8 things that make your mail look like spam

In the comments of last week’s Wednesday question John B. asked

Can you elaborate on specifics of “configure machines to not look like spam ware”?

There are a lot of things that spamware does that is different from a lot of standard MTAs. Here are a list of things that may make your mail look like it is running spamware to a receiving server.

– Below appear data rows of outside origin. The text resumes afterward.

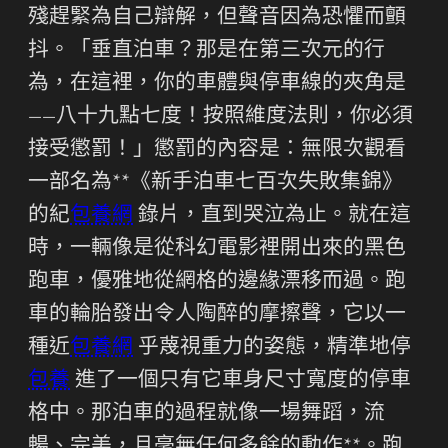
殘趕緊為自己辯解，但聲音因為恐懼而顫
抖。「垂直泊車？那是在第三次元的行
為，在這裡，你的車體與停車線的夾角是
——八十九點七度！按照維度法則，你必須
接受懲罰！」懲罰的內容是：無限次觀看
一部名為**《新手泊車七百次失敗集錦》
的紀
包養網
錄片，直到哭泣為止。就在這
時，一輛像是從科幻電影裡開出來的黑色
跑車，優雅地從網格的邊緣漂移而過。跑
車的輪胎發出令人陶醉的摩擦聲，它以一
種近
包養網
乎蔑視重力的姿態，精準地停
包養
進了一個只有它車身尺寸寬度的停車
格中。那泊車的過程就像一場舞蹈，流
暢、完美，且毫無任何多餘的動作**。跑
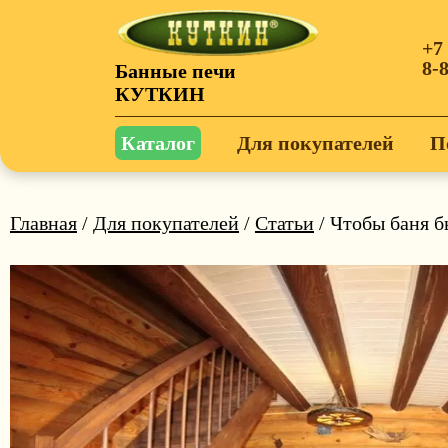
+7
8-
Банные печи
КУТКИН
Каталог
Для покупателей
П
Главная
/
Для покупателей
/
Статьи
/ Чтобы баня б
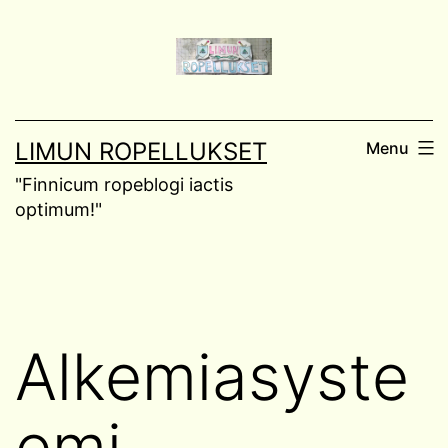
Skip
to
content
LIMUN ROPELLUKSET
Menu
"Finnicum ropeblogi iactis
optimum!"
Alkemiasyste
emi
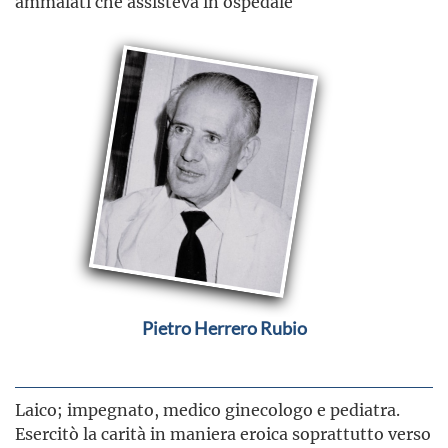
ammalati che assisteva in ospedale
Pietro Herrero Rubio
Laico; impegnato, medico ginecologo e pediatra.
Esercitò la carità in maniera eroica soprattutto verso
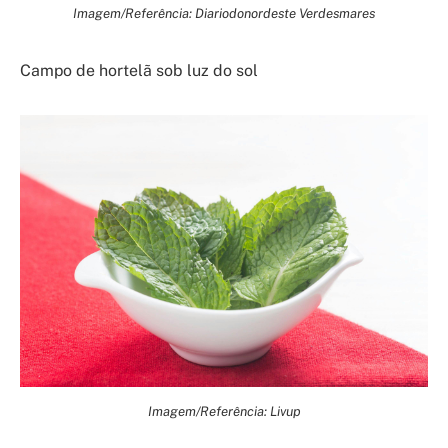
Imagem/Referência: Diariodonordeste Verdesmares
Campo de hortelã sob luz do sol
Imagem/Referência: Livup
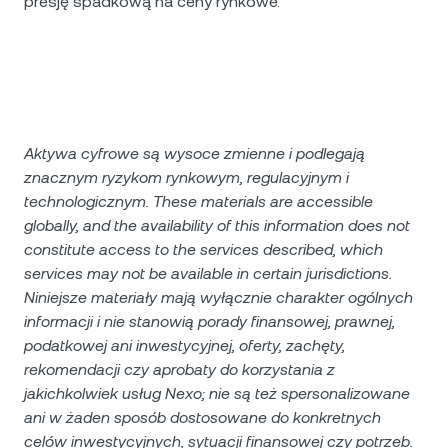
presję spadkową na ceny rynkowe.
Aktywa cyfrowe są wysoce zmienne i podlegają
znacznym ryzykom rynkowym, regulacyjnym i
technologicznym. These materials are accessible
globally, and the availability of this information does not
constitute access to the services described, which
services may not be available in certain jurisdictions.
Niniejsze materiały mają wyłącznie charakter ogólnych
informacji i nie stanowią porady finansowej, prawnej,
podatkowej ani inwestycyjnej, oferty, zachęty,
rekomendacji czy aprobaty do korzystania z
jakichkolwiek usług Nexo; nie są też spersonalizowane
ani w żaden sposób dostosowane do konkretnych
celów inwestycyjnych, sytuacji finansowej czy potrzeb.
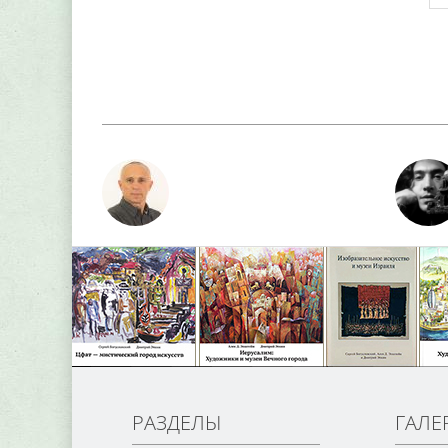
РАЗДЕЛЫ
ГАЛЕ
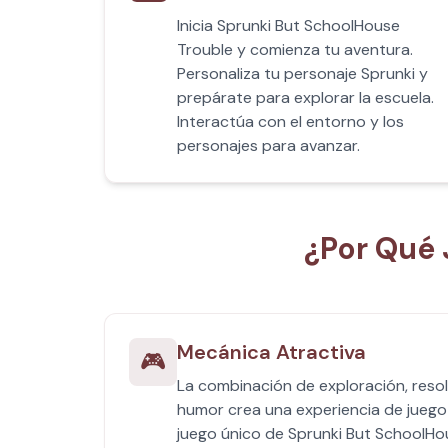
Inicia Sprunki But SchoolHouse
Trouble y comienza tu aventura.
Personaliza tu personaje Sprunki y
prepárate para explorar la escuela.
Interactúa con el entorno y los
personajes para avanzar.
¿Por Qué 
Mecánica Atractiva
🎮
La combinación de exploración, resol
humor crea una experiencia de juego 
juego único de Sprunki But SchoolHo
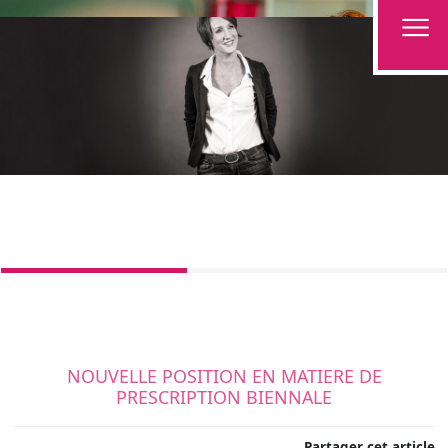
NOUVELLE POSITION EN MATIERE DE
PRESCRIPTION BIENNALE
Partager cet article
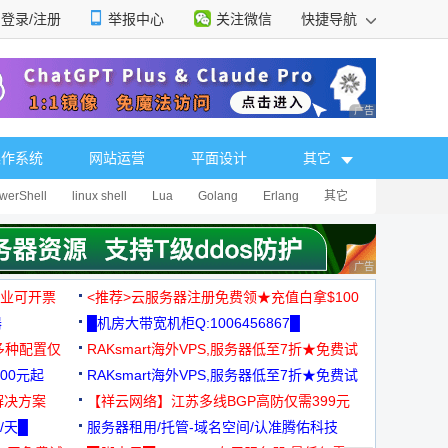
登录/注册
举报中心
关注微信
快捷导航
性选择
广告 商业广告，理
操作系统
网站运营
平面设计
其它
werShell
linux shell
Lua
Golang
Erlang
其它
广告 商业广告，理
，企业可开票
<推荐>云服务器注册免费领★充值白拿$100
器
█机房大带宽机柜Q:1006456867█
多种配置仅
RAKsmart海外VPS,服务器低至7折★免费试
00元起
用★
RAKsmart海外VPS,服务器低至7折★免费试
解决方案
用★
【祥云网络】江苏多线BGP高防仅需399元
/天█
服务器租用/托管-域名空间/认准腾佑科技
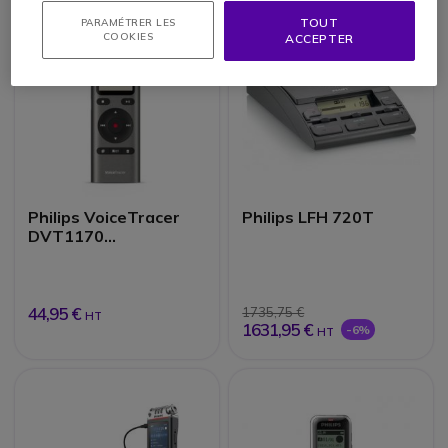
TOUT
PARAMÉTRER LES
COOKIES
ACCEPTER
Philips VoiceTracer
Philips LFH 720T
DVT1170
Enregistreur audio
360°
44,95 €
1735,75 €
HT
1631,95 €
-6%
HT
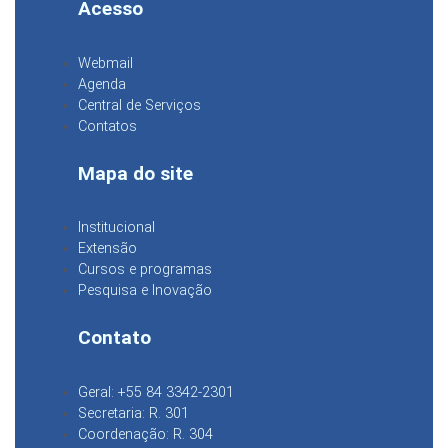
Acesso
Webmail
Agenda
Central de Serviços
Contatos
Mapa do site
Institucional
Extensão
Cursos e programas
Pesquisa e Inovação
Contato
Geral: +55 84 3342-2301
Secretaria: R. 301
Coordenação: R. 304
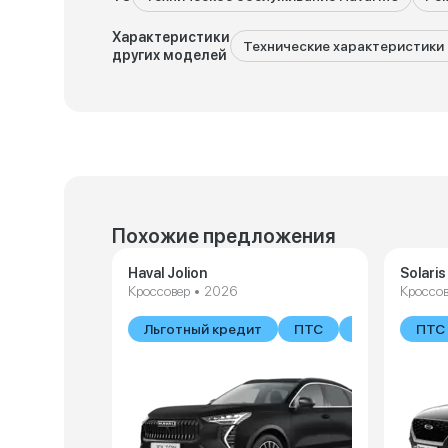
Характеристики
Технические характеристики 
других моделей
Похожие предложения
Haval Jolion
Solari
Кроссовер • 2026
Кроссов
Льготный кредит
ПТС
В наличии
ПТС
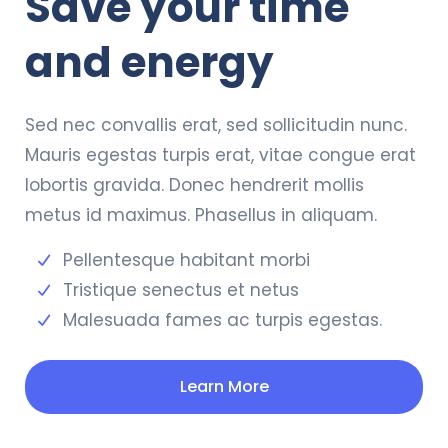
Save your time
and energy
Sed nec convallis erat, sed sollicitudin nunc.
Mauris egestas turpis erat, vitae congue erat
lobortis gravida. Donec hendrerit mollis
metus id maximus. Phasellus in aliquam.
Pellentesque habitant morbi
Tristique senectus et netus
Malesuada fames ac turpis egestas.
Learn More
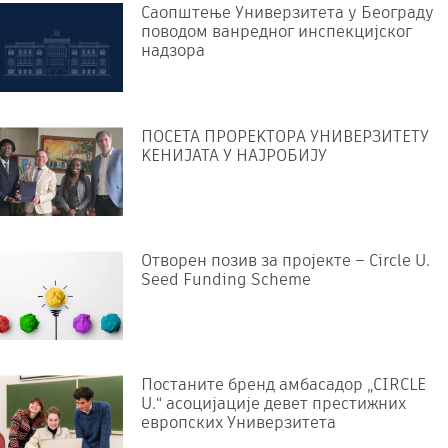
Саопштење Универзитета у Београду
поводом ванредног инспекцијског
надзора
ПОСЕТА ПРОРЕKТОРА УНИВЕРЗИТЕТУ
KЕНИЈАТА У НАЈРОБИЈУ
Отворен позив за пројекте – Circle U.
Seed Funding Scheme
Постаните бренд амбасадор „CIRCLE
U.“ асоцијације девет престижних
европских Универзитета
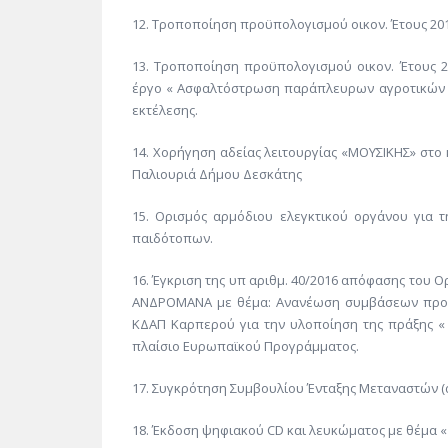
12. Τροποποίηση προϋπολογισμού οικον. Έτους 201
13. Τροποποίηση προϋπολογισμού οικον. Έτους 2
έργο « Ασφαλτόστρωση παράπλευρων αγροτικών δ
εκτέλεσης.
14. Χορήγηση αδείας λειτουργίας «ΜΟΥΣΙΚΗΣ» στο 
Παλιουριά Δήμου Δεσκάτης
15. Ορισμός αρμόδιου ελεγκτικού οργάνου για 
παιδότοπων.
16. Έγκριση της υπ αριθμ. 40/2016 απόφασης του 
ΑΝΔΡΟΜΑΝΑ με θέμα: Ανανέωση συμβάσεων προσω
ΚΔΑΠ Καρπερού για την υλοποίηση της πράξης « 
πλαίσιο Ευρωπαϊκού Προγράμματος.
17. Συγκρότηση Συμβουλίου Ένταξης Μεταναστών (ά
18. Έκδοση ψηφιακού CD και λευκώματος με θέμα «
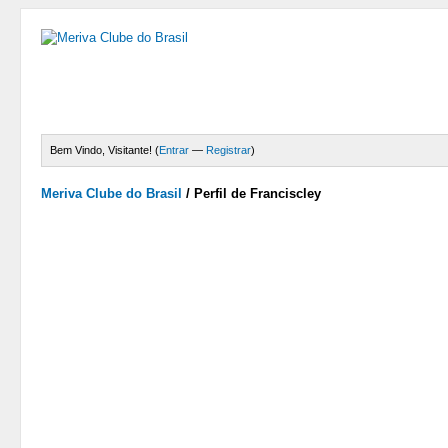
Bem Vindo, Visitante! (
Entrar
—
Registrar
)
Meriva Clube do Brasil
/
Perfil de Franciscley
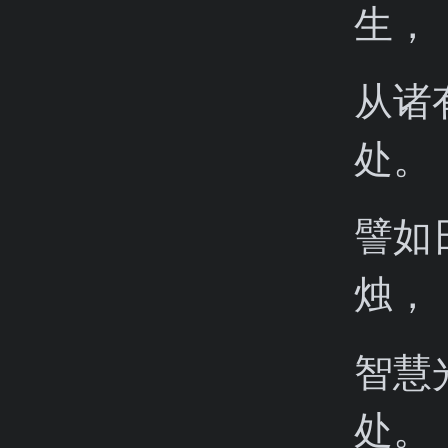
生，
从诸
处。
譬如
烛，
智慧
处。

  1. Using weird values for HELO/EHLO, like a bare IP or “localhost.” Both a bare IP and a non fully qualified domain name are violations of the SMTP spec. This is something a lot of poorly written spamware does, and there is no valid reason for a server to be doing either.
  2. Rotating HELO/EHLO values. Some poorly written software is configured to use a HELO/EHLO value pulled from the mail from address. If there are multiple domains sending mail from a MTA, this can cause different SMTP sessions to have different HELO/EHLO values. There is also spamware that will rotate through HELO/EHLO values as a way to avoid filters.
  3. Ignoring or incorrectly processing bounce messages. Spamware is notoriously bad about complying with the SMTP spec. For  instance, some spamware never retries on a 4xx response, but always retries on a 5xx response. This behaviour drove some receiving MTAs to overuse 4xx responses. However, correctly managing rejections is a feature of well configured software.
  4. Have incorrect time. There is a famous bit of spamware from the late 90s written by someone who didn’t understand timezones. There was a forged received line in the spamware that used EST -600 as a timezone. EST is never -600, and a lot of filters became quite sensitive to time issues. Make sure your server knows what time it is and correctly reports that time when sending mail, especially if there is an internal handoff.
  5. Domain fruit salad in the headers. There is spamware out there that will use a different domain for every part of the header. One domain in the Mail From: another in the visible From: a third in the rDNS, a fourth in the HELO value, a fifth in the internal handoffs, a sixth in the messageID, a seventh in the abuse reporting line, an eighth in the List-unsubscribe value. While there are valid technical reasons not to have every domain in the headers be identical, there are places where they should match, and spreading so many domains through the headers makes a sender look like it’s either spamware or a spammer trying to avoid filters.
  6. Hidden text in the body of the message. Spammers hide text in the body of the message, either in very-light-grey on white text, or in HTML style comments. There’s no problem with having a few comments in the HTML of a message but when those comments are longer than the actual text of the message, then there’s a problem.
  7. Fake, broken or otherwise invalid HTML tags. Spammers use fake HTML tags to confuse filters. They’re also notoriously bad about using correct tags. Make sure all HTML in the message is valid HTML.
  8. Encoding plain text in Base64. Another fabulous (well, not really) spammer trick is to use Base64 encoding to hide their plain text. This means a lot of filters are sensitive to encoding practices. Some filters even crack the encoding to see if there is anything that needs encoding in the email. If there isn’t, then the encoding is treated as filter evasion.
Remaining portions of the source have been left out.